Kjell se encogió de hombros.

– ¿Quién sabe? La figura del padre siempre es la figura del padre.

– ¿Y dónde cometió el atraco? -preguntó Carina, aún tratando de digerir el que Per hubiese dado el teléfono de su padre en lugar del suyo.

Kjell tardó en responder unos segundos, al cabo de los cuales dijo:

– Ya sabes, en la casa del viejo que encontraron muerto en Fjällbacka la semana pasada. Erik Frankel. Fue en su casa.

– Pero ¿por qué? -preguntó Carina meneando la cabeza.

– ¡Es lo que trato de decirte! Erik Frankel era experto en la Segunda Guerra Mundial, tenía montones de objetos de aquella época, y supongo que Per quería impresionar a sus amigos enseñándoles un par de cosas genuinas.

– ¿Lo sabe la policía?

– No, aún no -respondió Kjell impasible-. Pero eso depende sólo de…

– ¿Harías algo semejante contra tu propio hijo? ¿Lo denunciarías por robo? -se inquietó Carina en un susurro con la mirada clavada en Kjell.

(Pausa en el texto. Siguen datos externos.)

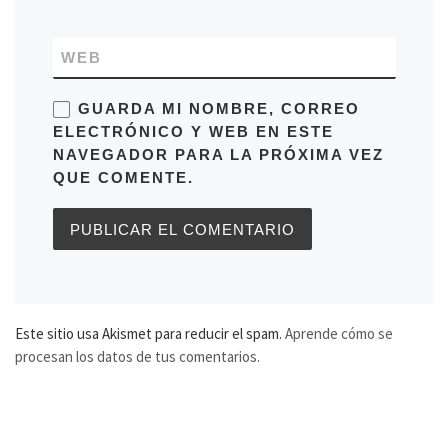
WEB
GUARDA MI NOMBRE, CORREO
ELECTRÓNICO Y WEB EN ESTE
NAVEGADOR PARA LA PRÓXIMA VEZ
QUE COMENTE.
Este sitio usa Akismet para reducir el spam.
Aprende cómo se
procesan los datos de tus comentarios.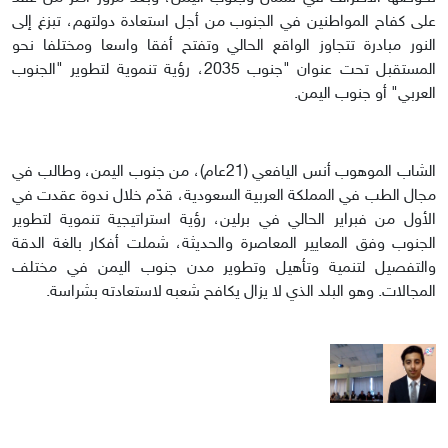
على كفاح المواطنين في الجنوب من أجل استعادة دولتهم، تبزغ إلى
النور مبادرة تتجاوز الواقع الحالي وتفتح أفقا واسعا ومختلفا نحو
المستقبل تحت عنوان "جنوب 2035، رؤية تنموية لتطوير "الجنوب
العربي" أو جنوب اليمن.
الشاب الموهوب أنس اليافعي (21عام)، من جنوب اليمن، وطالب في
مجال الطب في المملكة العربية السعودية، قدّم خلال ندوة عقدت في
الأول من فبراير الحالي في برلين، رؤية استراتيجية تنموية لتطوير
الجنوب وفق المعايير المعاصرة والحديثة، شملت أفكار بالغة الدقة
والتفصيل لتنمية وتأهيل وتطوير مدن جنوب اليمن في مختلف
المجالات. وهو البلد الذي لا يزال يكافح شعبه لاستعادته بشراسة.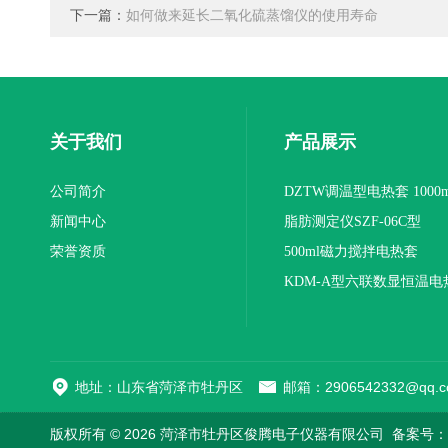
下一篇：
如何做来延长二氧化硫蒸馏仪的使用寿命
关于我们
产品展示
公司简介
DZTW调温型电热套 1000m
新闻中心
联
脂肪测定仪SZF-06C型
荣誉资质
500ml磁力搅拌电热套
KDM-A型六联数显恒温电
地址：山东省菏泽市牡丹区
邮箱：2906542332@qq.c
版权所有 © 2026 菏泽市牡丹区俊腾电子仪器有限公司
备案号：鲁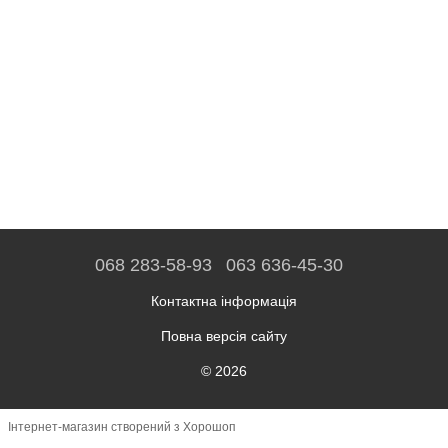
068 283-58-93
063 636-45-30
Контактна інформація
Повна версія сайту
© 2026
Інтернет-магазин створений з Хорошоп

De repente, notó que se le hacía un nudo en el estómago. La vio como el día en que se conocieron. Fue en una fiesta de la Escuela Superior de Periodismo. Carina había acudido con una amiga que estudiaba allí, pero la amiga se perdió con un chico nada más llegar, y Carina estaba sentada en un sofá, sola y despistada. Se enamoró de ella nada más verla. Llevaba un vestido amarillo y una cinta del mismo color en el pelo, que entonces llevaba largo, tan oscuro como ahora, aunque sin las canas que ya empezaban a apuntar. Había en ella algo que lo impulsó a querer protegerla, cuidarla, amarla. Recordaba la boda. El vestido que, entonces, a ella le había parecido tan increíblemente hermoso, pero que hoy se consideraría una reliquia de los años ochenta, con tanto volante y las mangas farol. Desde luego, a él le pareció un milagro. Y la primera vez que la vio con Per. Cansada, sin maquillar y con el horrendo camisón del hospital. Pero lo miró y le sonrió con el hijo de ambos en el regazo, y Kjell se sintió capaz de luchar contra un dragón, o de enfrentarse a todo un ejército y vencer.

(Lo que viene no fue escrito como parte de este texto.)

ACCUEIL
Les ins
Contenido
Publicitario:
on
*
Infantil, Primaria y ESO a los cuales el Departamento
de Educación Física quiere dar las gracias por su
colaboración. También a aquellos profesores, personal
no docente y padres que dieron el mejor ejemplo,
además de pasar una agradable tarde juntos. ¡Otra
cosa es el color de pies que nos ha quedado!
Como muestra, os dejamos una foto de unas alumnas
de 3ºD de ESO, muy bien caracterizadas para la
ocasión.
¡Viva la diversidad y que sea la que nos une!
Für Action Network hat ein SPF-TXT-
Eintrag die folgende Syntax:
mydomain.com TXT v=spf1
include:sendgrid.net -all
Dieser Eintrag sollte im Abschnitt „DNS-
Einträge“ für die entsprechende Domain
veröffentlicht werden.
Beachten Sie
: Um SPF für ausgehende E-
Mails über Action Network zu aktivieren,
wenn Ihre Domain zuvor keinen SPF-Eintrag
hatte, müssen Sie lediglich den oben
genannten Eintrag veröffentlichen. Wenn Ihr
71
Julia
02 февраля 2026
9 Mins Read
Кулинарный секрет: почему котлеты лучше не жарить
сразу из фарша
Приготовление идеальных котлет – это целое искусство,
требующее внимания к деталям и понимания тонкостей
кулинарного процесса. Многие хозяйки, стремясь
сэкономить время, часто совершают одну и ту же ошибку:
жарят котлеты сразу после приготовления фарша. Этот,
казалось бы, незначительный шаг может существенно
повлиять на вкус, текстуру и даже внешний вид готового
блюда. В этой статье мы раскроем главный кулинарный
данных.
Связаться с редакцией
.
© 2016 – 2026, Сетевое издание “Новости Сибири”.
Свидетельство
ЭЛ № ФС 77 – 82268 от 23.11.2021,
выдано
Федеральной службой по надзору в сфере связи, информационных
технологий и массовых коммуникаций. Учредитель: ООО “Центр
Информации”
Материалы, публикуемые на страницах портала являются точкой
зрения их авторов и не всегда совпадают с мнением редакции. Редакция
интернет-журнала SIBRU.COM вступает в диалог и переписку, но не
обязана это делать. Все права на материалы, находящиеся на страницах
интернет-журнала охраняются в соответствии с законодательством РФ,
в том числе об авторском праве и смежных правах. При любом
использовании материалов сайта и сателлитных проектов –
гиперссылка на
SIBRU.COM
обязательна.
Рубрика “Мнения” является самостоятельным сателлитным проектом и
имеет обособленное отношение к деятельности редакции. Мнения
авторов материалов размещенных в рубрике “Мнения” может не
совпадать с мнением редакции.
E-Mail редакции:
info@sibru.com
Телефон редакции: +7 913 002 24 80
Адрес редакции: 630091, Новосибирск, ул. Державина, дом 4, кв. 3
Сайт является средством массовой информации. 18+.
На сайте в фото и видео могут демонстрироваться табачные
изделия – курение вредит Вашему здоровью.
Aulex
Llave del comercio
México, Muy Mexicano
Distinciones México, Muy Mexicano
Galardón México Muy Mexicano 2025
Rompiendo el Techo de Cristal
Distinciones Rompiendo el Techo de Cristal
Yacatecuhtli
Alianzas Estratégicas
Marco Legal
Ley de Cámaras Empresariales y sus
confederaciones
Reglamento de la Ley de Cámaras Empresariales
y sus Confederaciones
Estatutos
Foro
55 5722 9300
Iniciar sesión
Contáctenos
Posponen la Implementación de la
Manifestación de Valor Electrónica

Ahora que estaban allí, en la cocina de ella, como dos combatientes enfrentados, cada uno percibía en los ojos del otro un destello fugaz de lo que fue. Por un instante recordaron los momentos en que rieron juntos, en que se amaron, antes de que el amor cayese en el olvido, se hiciese débil, frágil. Empezaba a ablandarse. El nudo creció en el estómago.

Intentó ahuyentar esos pensamientos.

– Si tengo que hacerlo, procuraré que la información llegue a la policía -aseguró-, O bien nos encargamos nosotros de que Per se aleje de este ambiente, o dejaré que la policía haga el trabajo.

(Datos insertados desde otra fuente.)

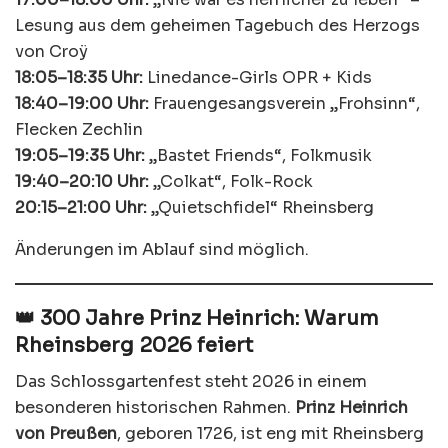
Lesung aus dem geheimen Tagebuch des Herzogs
von Croÿ
18:05–18:35 Uhr:
Linedance-Girls OPR + Kids
18:40–19:00 Uhr:
Frauengesangsverein „Frohsinn“,
Flecken Zechlin
19:05–19:35 Uhr:
„Bastet Friends“, Folkmusik
19:40–20:10 Uhr:
„Colkat“, Folk-Rock
20:15–21:00 Uhr:
„Quietschfidel“ Rheinsberg
Änderungen im Ablauf sind möglich.
👑 300 Jahre Prinz Heinrich: Warum
Rheinsberg 2026 feiert
Das Schlossgartenfest steht 2026 in einem
besonderen historischen Rahmen.
Prinz Heinrich
von Preußen
, geboren 1726, ist eng mit Rheinsberg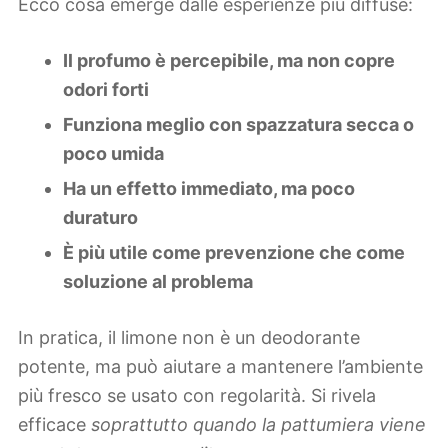
Ecco cosa emerge dalle esperienze più diffuse:
Il profumo è percepibile, ma non copre
odori forti
Funziona meglio con spazzatura secca o
poco umida
Ha un effetto immediato, ma poco
duraturo
È più utile come prevenzione che come
soluzione al problema
In pratica, il limone non è un deodorante
potente, ma può aiutare a mantenere l’ambiente
più fresco se usato con regolarità. Si rivela
efficace
soprattutto quando la pattumiera viene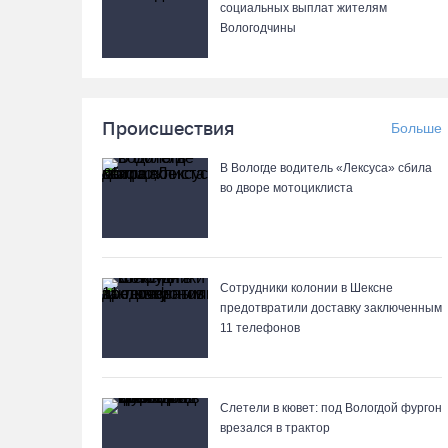
социальных выплат жителям
Вологодчины
Происшествия
Больше
В Вологде водитель «Лексуса» сбила
во дворе мотоциклиста
Сотрудники колонии в Шексне
предотвратили доставку заключенным
11 телефонов
Слетели в кювет: под Вологдой фургон
врезался в трактор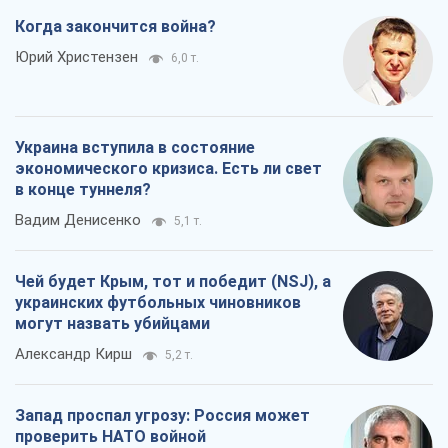
Чей будет Крым, тот и победит (NSJ), а
украинских футбольных чиновников
могут назвать убийцами
Александр Кирш
5,2 т.
Запад проспал угрозу: Россия может
проверить НАТО войной
Леонид Невзлин
7,3 т.
Все мнения
О компании
Команда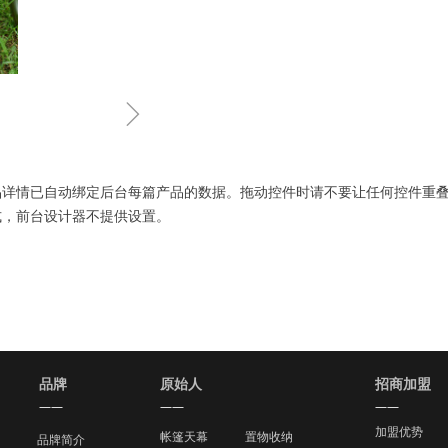
ꁇ
品详情已自动绑定后台每篇产品的数据。拖动控件时请不要让任何控件重
式，前台设计器不提供设置。
品牌
原始人
招商加盟
——
——
——
加盟优势
帐篷天幕
置物收纳
品牌简介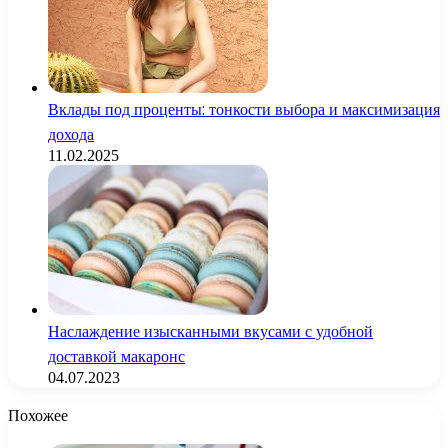
Вклады под проценты: тонкости выбора и максимизация
дохода
11.02.2025
Наслаждение изысканными вкусами с удобной
доставкой макаронс
04.07.2023
Похожее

– ¡Eres un cerdo! -le increpó Carina con la voz quebrada por el llanto y por la decepción de tanta promesa incumplida.

Kjell se levantó. Forzó la voz para hacer que sonara fría:

– Así son las cosas. Tengo varias propuestas de lugares adonde podemos enviar a Per. Te las enviaré por correo electrónico, para que les eches un vistazo. Y recuerda, bajo ninguna circunstancia debes permitirle que vaya a ver a mi padre. ¿Entendido?

Carina no le respondió, pero bajó la cabeza en señal de rendición. Hacía demasiado tiempo que no tenía fuerzas para oponerse a Kjell. El día que él se resignó a perderla, a perder lo que tenían, también ella se resignó a perderse.

Una vez en el coche, Kjell recorrió un tramo de varios cientos de metros y aparcó a un lado. Con la frente apoyada en el volante, cerró los ojos. Desfilaron por su retina imágenes de Erik Frankel. Y de lo que Erik Frankel le había revelado. La cuestión era qué haría con dicha información.